Analysis-As the clock ticks on Russia’s G7 oil price cap, big questions remain By Reuters

0
2/2

© Reuters. FILE PHOTO: The Minerva Virgo tanker, moored at the oil terminal, is seen after leaving a Russian port around the time that country invaded Ukraine in late February, since US President Joe Biden banned March 8 russian energy import, gi

2/2

By Andrea Shalal and Timothy Gardner

WASHINGTON (Reuters) – Just a month before wealthy Group of Seven nations plan to cap the price of Russian oil, officials are rushing to finalize details, leaving traders, shippers and insurers with questions about the level prices and how it works.

Officials from the United States and its G7 allies plan to cap prices on oil shipments by sea starting Dec. 5, with a second cap on petroleum products on Feb. 5.

The unprecedented price cap aims to prevent Russia from profiting from high oil after its February 24 invasion of Ukraine, while ensuring that the bulk of Russian oil continues to flow to global energy markets. .

India and China have bought Russian oil at a deep discount, and G7 officials hope they will use the cap to negotiate lower prices with Moscow.

Russian President Vladimir Putin has said he will stop exporting oil to countries that enforce the cap, and even if he doesn’t, his threat could help prop up oil prices.

Here are the known and unknown so far:

WHO IS PART OF THE PRICE CAP COALITION?

The wealthy G7 nations, the United States, Japan, Germany, Britain, France, Italy and Canada, are developing the plan with the EU and Australia.

Last month, Yellen said G7 members were not looking to expand the coalition because none of the countries outside were a major provider of oil-related insurance or financial services.

Britain said on Thursday it could ban countries from using its services to transport Russian oil purchased at a price above the cap.

US Treasury Assistant Secretary for Economic Policy Ben Harris said on September 9 that if China negotiated a separate 30-40% discount on Russian oil due to the price cap, “we consider that to be a victory “.

WHAT WILL THE PRICE CAPACITY LEVEL BE?

It will likely be weeks before the price level of the caps is decided, government officials and analysts said.

A person familiar with the process said the cap will be determined in line with the historical average of $63 to $64 a barrel, suggesting a natural upper bound.

Currently, the price of Russian crude is below the international benchmark and the G7 wants this reduction to be as large as possible to limit Russian oil revenues. Still, demanding too wide a spread could have the unintended consequence of squeezing global supplies, as Russia is the world’s second largest exporter of crude, after Saudi Arabia. This could increase fuel prices for Western consumers.

Hoping to prevent that, coalition officials have agreed to set a fixed price when they finalize a price cap on Russian oil later this month, rather than adopt a floating rate, sources said Thursday.

Consensus on the level of the cap will be reached with the help of a “rotating principal coordinator”, the US Treasury said.

HOW DOES THIS AFFECT SHIPPING COMPANIES?

The plan calls on participating countries to deny Western-dominated oil transport services like insurance, finance, brokerage and shipping to oil cargoes priced above the ceiling.

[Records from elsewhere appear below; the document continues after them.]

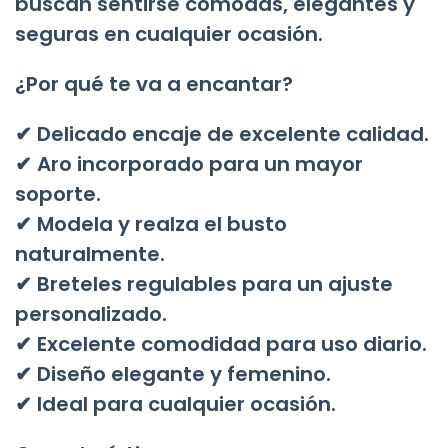
buscan sentirse cómodas, elegantes y
seguras en cualquier ocasión.
¿Por qué te va a encantar?
✔ Delicado encaje de excelente calidad.
✔ Aro incorporado para un mayor
soporte.
✔ Modela y realza el busto
naturalmente.
✔ Breteles regulables para un ajuste
personalizado.
✔ Excelente comodidad para uso diario.
✔ Diseño elegante y femenino.
✔ Ideal para cualquier ocasión.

Oil buyers should declare that they have purchased Russian oil at or below the cap.

Shipping service providers will not be held liable for false price information provided by buyers and sellers of Russian oil, the US Treasury said.

G7 officials believe the plan will work because the London-based International Group of Protection & Indemnity Clubs insures about 95% of the world’s tanker fleet.

HOW COULD RUSSIA FIGHT BACK?

Putin has pledged to cut exports to countries that participate in the cap, but he also needs oil revenues to help fund Moscow’s war efforts.

Industry players estimate that 80-90% of Russian oil can exit the cap mechanism using Russian and non-Western vessels and insurance.

In October, JP Morgan estimated that Russia lacked about 1 million barrels of daily crude oil tanker capacity and 2.5 million barrels of fuel capacity. Moscow could end up cutting production, putting upward pressure on global oil prices. Prices could rise even as traders fear Putin will halt exports.

Some analysts say Moscow could also withhold oil from Russian assets in other producing countries such as Libya and Iraq.

HOW WILL THE CAP BE ENFORCED?

The plan lacks a centralized enforcement mechanism, leaving countries implementing the cap to apply penalties for purchases over the cap.

The US Treasury has warned service companies to watch for potential evasion or fraud by Russian oil buyers. These may include evidence of deceptive shipping practices, refusal to provide requested pricing information, or excessively high service costs.

Anyone who falsifies documents or otherwise conceals the true origin or price of Russian oil would face consequences under the domestic law of jurisdictions implementing the price cap, the Treasury said.

The coalition has agreed that the price cap will apply to the first landed sale of oil transported by sea, or when the oil is unloaded from a ship to a tank ashore. That means any intermediate trade while oil is offshore must be at or below the cap, a Western source said on Friday.

Some industry players are concerned that tanker owners could face penalties, noting that the United States has no mechanism to determine what due diligence has been undertaken.

Worries about potential sanctions, even if unfounded, may cause traders to avoid deals, another factor that could drive oil prices higher.

Share.

Comments are closed.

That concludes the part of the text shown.